### [AIM OF THE TASK]
Go through the records line by line from the top and repeat each one exactly, ending with the line that contains "que se utiliza".

--- SUPPLIED DATA Enclosed Below ---

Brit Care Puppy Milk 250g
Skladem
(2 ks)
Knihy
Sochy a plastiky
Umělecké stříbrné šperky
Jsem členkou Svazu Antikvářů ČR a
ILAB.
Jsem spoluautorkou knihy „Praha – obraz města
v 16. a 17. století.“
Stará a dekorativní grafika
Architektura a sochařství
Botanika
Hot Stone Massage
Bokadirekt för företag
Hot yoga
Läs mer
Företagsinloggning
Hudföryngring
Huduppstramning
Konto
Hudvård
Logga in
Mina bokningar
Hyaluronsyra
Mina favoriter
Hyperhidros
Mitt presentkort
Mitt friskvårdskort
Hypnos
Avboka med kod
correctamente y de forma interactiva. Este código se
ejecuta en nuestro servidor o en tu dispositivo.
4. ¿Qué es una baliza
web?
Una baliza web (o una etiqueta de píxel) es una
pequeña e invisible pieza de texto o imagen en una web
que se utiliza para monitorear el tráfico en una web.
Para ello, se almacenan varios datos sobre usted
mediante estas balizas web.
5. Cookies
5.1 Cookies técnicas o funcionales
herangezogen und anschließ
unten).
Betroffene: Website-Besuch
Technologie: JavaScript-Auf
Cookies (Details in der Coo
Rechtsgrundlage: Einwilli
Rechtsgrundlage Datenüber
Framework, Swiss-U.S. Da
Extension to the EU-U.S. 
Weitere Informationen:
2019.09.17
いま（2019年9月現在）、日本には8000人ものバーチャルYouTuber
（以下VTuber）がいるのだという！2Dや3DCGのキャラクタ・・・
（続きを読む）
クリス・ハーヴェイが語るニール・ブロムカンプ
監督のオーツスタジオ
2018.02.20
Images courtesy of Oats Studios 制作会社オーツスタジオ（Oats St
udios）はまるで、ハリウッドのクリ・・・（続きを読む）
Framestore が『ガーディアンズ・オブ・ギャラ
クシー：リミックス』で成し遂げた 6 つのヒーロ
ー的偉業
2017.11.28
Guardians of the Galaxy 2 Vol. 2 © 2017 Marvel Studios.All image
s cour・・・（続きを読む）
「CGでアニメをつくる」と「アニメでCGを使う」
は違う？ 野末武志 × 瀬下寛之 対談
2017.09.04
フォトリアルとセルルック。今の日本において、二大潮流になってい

--- End of Enclosed SUPPLIED DATA ---

### [FINISHED EXERCISE]
Brit Care Puppy Milk 250g
Skladem
(2 ks)
Knihy
Sochy a plastiky
Umělecké stříbrné šperky
Jsem členkou Svazu Antikvářů ČR a
ILAB.
Jsem spoluautorkou knihy „Praha – obraz města
v 16. a 17. století.“
Stará a dekorativní grafika
Architektura a sochařství
Botanika
Hot Stone Massage
Bokadirekt för företag
Hot yoga
Läs mer
Företagsinloggning
Hudföryngring
Huduppstramning
Konto
Hudvård
Logga in
Mina bokningar
Hyaluronsyra
Mina favoriter
Hyperhidros
Mitt presentkort
Mitt friskvårdskort
Hypnos
Avboka med kod
correctamente y de forma interactiva. Este código se
ejecuta en nuestro servidor o en tu dispositivo.
4. ¿Qué es una baliza
web?
Una baliza web (o una etiqueta de píxel) es una
pequeña e invisible pieza de texto o imagen en una web
que se utiliza para monitorear el tráfico en una web.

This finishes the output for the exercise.